Go through the lines below and copy each one that holds the string "cell".

(Stored data)
—————
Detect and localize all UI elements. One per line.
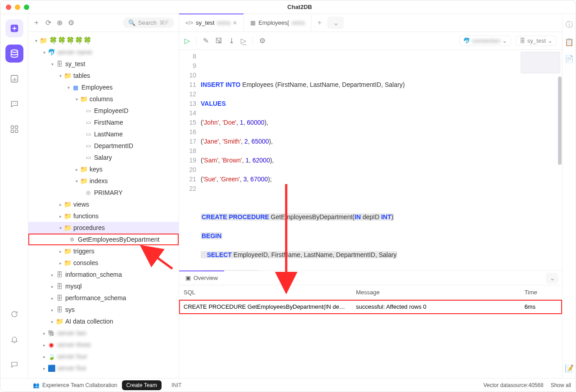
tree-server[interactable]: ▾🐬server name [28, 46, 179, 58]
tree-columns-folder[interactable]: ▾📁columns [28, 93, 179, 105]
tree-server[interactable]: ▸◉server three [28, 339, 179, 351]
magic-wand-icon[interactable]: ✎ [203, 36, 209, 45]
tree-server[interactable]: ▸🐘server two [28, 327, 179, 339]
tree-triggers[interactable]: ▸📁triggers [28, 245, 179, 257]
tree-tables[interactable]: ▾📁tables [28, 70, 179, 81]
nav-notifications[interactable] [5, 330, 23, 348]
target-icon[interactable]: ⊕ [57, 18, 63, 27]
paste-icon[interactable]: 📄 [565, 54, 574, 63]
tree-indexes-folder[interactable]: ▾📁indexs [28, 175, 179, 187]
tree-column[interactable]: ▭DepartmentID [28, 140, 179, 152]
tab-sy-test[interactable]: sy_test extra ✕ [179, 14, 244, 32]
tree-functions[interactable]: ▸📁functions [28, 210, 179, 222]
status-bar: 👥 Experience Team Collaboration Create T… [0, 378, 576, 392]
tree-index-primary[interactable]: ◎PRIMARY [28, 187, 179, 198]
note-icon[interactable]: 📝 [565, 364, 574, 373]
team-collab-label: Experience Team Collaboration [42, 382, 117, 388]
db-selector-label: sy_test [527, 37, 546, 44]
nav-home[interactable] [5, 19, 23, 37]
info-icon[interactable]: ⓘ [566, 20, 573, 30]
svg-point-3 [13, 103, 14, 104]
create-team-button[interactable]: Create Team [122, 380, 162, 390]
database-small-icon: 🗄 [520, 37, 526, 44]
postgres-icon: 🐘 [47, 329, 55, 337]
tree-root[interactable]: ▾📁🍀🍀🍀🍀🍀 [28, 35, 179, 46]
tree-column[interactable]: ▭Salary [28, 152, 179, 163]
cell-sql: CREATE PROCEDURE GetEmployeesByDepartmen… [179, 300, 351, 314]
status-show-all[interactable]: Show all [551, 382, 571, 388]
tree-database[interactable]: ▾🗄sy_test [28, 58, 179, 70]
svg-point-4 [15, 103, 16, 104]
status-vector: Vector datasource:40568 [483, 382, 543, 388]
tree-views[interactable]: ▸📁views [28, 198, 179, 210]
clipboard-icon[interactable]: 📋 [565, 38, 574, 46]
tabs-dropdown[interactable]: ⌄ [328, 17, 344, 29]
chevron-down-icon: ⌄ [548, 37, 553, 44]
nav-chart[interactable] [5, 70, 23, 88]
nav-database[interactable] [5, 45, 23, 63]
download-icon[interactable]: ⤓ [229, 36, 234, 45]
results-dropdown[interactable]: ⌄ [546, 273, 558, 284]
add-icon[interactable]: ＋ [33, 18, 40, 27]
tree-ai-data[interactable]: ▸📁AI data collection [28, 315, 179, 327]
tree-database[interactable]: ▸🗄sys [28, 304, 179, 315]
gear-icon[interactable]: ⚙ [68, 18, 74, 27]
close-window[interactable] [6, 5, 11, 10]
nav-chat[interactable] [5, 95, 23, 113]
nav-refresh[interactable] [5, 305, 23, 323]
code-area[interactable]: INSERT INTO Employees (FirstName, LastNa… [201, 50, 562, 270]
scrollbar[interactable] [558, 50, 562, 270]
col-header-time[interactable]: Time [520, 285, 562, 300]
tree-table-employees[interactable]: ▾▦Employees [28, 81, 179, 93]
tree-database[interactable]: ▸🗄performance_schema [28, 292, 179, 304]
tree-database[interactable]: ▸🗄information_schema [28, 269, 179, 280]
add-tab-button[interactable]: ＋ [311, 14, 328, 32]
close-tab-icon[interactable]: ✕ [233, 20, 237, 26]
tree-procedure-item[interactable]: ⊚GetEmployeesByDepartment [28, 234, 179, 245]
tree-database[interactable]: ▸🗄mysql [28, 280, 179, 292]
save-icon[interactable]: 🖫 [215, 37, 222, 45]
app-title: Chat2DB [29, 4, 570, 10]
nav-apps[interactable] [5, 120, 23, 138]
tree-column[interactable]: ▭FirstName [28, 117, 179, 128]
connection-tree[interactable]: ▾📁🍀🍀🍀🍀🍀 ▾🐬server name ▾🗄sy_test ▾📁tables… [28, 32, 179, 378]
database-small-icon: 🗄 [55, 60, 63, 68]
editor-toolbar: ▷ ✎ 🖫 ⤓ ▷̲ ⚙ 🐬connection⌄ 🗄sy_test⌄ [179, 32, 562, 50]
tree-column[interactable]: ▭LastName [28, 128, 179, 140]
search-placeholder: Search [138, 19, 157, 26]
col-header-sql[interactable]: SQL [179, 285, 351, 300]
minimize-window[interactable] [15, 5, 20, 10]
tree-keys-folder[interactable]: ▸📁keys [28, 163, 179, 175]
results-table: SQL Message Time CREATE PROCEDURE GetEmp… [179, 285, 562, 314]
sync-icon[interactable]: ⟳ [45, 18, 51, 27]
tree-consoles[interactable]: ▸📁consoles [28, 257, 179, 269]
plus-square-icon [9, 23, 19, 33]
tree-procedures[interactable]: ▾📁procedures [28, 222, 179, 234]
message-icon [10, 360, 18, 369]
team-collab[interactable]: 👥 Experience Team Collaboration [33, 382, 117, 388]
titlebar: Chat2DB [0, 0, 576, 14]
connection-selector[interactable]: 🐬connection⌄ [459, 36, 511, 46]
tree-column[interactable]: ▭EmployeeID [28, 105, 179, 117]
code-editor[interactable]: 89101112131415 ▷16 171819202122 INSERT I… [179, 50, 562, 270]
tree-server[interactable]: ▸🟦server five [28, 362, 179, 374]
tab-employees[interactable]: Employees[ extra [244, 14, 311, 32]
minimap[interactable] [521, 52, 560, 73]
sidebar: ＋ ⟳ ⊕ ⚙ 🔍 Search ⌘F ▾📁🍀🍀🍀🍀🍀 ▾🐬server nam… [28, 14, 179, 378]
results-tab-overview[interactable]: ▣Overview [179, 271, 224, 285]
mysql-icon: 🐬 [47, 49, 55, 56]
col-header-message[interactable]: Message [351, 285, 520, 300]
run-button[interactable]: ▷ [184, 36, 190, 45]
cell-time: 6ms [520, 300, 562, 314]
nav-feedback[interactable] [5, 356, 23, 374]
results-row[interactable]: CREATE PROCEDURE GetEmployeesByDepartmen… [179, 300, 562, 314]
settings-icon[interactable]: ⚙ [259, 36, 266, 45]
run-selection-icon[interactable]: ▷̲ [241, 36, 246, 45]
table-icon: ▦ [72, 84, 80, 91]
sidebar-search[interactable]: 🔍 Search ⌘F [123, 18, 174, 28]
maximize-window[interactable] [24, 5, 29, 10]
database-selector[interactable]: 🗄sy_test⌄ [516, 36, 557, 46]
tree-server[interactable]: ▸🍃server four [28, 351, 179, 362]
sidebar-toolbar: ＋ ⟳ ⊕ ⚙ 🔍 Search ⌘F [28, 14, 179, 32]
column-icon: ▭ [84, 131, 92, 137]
—————
# TASK RESULT
cell-sql: CREATE PROCEDURE GetEmployeesByDepartmen… [179, 300, 351, 314]
cell-time: 6ms [520, 300, 562, 314]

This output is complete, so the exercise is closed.